◆ **AVAILABLE DATA**
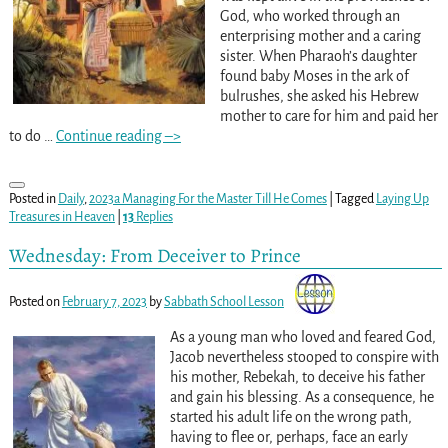
God, who worked through an
enterprising mother and a caring
sister. When Pharaoh’s daughter
found baby Moses in the ark of
bulrushes, she asked his Hebrew
mother to care for him and paid her
to do
…
Continue reading –>
Posted in
Daily
,
2023a Managing For the Master Till He Comes
|
Tagged
Laying Up
Treasures in Heaven
|
13
Replies
Wednesday: From Deceiver to Prince
Posted on
February 7, 2023
by
Sabbath School Lesson
As a young man who loved and feared God,
Jacob nevertheless stooped to conspire with
his mother, Rebekah, to deceive his father
and gain his blessing. As a consequence, he
started his adult life on the wrong path,
having to flee or, perhaps, face an early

◆ **ACTIVITY**
Print each record exactly as it stands, omitting the pictures.

◆ **RESPONSE AREA**
God, who worked through an
enterprising mother and a caring
sister. When Pharaoh’s daughter
found baby Moses in the ark of
bulrushes, she asked his Hebrew
mother to care for him and paid her
to do
…
Continue reading –>
Posted in
Daily
,
2023a Managing For the Master Till He Comes
|
Tagged
Laying Up
Treasures in Heaven
|
13
Replies
Wednesday: From Deceiver to Prince
Posted on
February 7, 2023
by
Sabbath School Lesson
As a young man who loved and feared God,
Jacob nevertheless stooped to conspire with
his mother, Rebekah, to deceive his father
and gain his blessing. As a consequence, he
started his adult life on the wrong path,
having to flee or, perhaps, face an early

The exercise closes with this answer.